● **Work instruction**
Go through the material and copy each line in which the word "khách" shows up.

● **Source data**
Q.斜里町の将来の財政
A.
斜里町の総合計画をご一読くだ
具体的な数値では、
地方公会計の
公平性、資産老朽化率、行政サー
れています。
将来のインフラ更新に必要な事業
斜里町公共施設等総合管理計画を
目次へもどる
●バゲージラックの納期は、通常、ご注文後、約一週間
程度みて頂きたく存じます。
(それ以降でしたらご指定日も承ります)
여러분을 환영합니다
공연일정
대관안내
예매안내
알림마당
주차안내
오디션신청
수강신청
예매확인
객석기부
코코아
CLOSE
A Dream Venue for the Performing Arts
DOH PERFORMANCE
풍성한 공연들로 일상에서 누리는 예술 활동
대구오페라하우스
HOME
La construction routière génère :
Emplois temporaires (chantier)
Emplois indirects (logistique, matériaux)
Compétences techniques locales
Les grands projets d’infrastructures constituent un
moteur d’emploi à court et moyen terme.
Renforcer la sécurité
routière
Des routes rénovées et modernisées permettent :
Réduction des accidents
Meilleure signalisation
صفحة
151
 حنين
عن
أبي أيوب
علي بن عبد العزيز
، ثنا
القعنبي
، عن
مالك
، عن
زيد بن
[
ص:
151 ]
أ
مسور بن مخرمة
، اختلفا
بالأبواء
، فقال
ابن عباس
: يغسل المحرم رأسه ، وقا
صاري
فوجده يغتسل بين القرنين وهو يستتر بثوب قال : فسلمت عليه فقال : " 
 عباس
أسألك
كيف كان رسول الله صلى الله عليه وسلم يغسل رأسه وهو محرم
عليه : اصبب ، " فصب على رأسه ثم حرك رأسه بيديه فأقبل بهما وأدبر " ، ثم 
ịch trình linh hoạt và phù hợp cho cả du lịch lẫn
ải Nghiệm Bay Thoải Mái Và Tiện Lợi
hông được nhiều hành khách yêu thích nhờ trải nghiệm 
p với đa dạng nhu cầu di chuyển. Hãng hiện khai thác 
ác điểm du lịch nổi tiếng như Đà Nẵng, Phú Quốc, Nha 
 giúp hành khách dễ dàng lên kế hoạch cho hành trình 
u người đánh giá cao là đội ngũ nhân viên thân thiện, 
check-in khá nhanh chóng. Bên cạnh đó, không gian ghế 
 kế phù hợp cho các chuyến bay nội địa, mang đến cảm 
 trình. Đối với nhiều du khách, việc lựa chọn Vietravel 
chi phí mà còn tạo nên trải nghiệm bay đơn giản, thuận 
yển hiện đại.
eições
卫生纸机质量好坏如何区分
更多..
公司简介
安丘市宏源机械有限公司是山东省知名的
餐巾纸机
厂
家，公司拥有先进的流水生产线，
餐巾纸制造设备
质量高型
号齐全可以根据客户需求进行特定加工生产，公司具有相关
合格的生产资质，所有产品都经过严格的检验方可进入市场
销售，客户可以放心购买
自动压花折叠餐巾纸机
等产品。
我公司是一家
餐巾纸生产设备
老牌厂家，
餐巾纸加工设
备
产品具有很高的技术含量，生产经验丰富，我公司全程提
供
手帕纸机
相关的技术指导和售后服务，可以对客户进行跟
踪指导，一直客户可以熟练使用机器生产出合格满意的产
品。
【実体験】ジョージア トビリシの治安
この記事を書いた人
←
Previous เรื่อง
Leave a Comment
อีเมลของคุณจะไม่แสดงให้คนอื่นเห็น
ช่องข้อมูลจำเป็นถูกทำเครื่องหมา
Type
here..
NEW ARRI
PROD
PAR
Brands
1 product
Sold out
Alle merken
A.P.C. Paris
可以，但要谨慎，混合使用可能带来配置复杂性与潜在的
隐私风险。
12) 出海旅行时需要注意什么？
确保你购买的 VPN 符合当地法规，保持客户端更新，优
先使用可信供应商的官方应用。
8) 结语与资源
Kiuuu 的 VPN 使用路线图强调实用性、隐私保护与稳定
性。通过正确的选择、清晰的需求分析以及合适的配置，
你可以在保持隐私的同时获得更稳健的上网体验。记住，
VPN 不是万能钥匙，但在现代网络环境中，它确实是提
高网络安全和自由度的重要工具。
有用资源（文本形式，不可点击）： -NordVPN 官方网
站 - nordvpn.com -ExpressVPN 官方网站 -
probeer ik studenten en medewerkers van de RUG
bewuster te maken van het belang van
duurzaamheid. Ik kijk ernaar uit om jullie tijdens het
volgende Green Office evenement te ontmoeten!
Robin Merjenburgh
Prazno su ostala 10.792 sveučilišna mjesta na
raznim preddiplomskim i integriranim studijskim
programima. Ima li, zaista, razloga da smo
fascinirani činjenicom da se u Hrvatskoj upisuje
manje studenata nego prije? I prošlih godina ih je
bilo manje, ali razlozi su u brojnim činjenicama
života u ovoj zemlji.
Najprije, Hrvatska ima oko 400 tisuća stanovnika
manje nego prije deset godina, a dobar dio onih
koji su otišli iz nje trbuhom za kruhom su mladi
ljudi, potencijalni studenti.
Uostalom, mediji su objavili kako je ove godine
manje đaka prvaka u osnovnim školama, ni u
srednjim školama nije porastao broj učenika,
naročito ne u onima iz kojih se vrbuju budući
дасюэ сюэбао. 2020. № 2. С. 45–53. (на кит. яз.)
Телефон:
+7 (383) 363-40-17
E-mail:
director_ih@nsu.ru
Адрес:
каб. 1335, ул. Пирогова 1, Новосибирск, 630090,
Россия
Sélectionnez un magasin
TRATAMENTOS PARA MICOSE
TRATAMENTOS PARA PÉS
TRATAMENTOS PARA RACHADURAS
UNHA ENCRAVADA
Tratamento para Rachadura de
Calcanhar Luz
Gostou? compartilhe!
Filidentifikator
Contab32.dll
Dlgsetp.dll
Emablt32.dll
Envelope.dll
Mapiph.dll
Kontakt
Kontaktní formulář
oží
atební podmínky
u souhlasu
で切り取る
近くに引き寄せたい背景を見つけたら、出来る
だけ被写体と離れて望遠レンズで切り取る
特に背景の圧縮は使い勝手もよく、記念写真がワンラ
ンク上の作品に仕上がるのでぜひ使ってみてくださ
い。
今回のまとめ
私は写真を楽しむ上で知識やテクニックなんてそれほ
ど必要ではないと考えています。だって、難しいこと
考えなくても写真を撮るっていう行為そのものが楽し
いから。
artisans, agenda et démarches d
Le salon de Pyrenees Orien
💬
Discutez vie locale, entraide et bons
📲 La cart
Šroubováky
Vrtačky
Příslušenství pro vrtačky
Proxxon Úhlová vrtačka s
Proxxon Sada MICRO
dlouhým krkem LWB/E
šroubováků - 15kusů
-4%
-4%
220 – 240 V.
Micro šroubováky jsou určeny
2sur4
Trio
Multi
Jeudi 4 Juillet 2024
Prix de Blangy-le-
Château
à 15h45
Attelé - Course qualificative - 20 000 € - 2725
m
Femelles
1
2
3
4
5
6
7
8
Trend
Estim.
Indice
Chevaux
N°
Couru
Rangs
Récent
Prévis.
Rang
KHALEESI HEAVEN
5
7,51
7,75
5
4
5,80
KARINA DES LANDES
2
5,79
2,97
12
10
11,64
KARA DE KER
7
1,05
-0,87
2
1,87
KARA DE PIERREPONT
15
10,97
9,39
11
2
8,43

● **Written solution**
hông được nhiều hành khách yêu thích nhờ trải nghiệm 
 giúp hành khách dễ dàng lên kế hoạch cho hành trình 
 trình. Đối với nhiều du khách, việc lựa chọn Vietravel 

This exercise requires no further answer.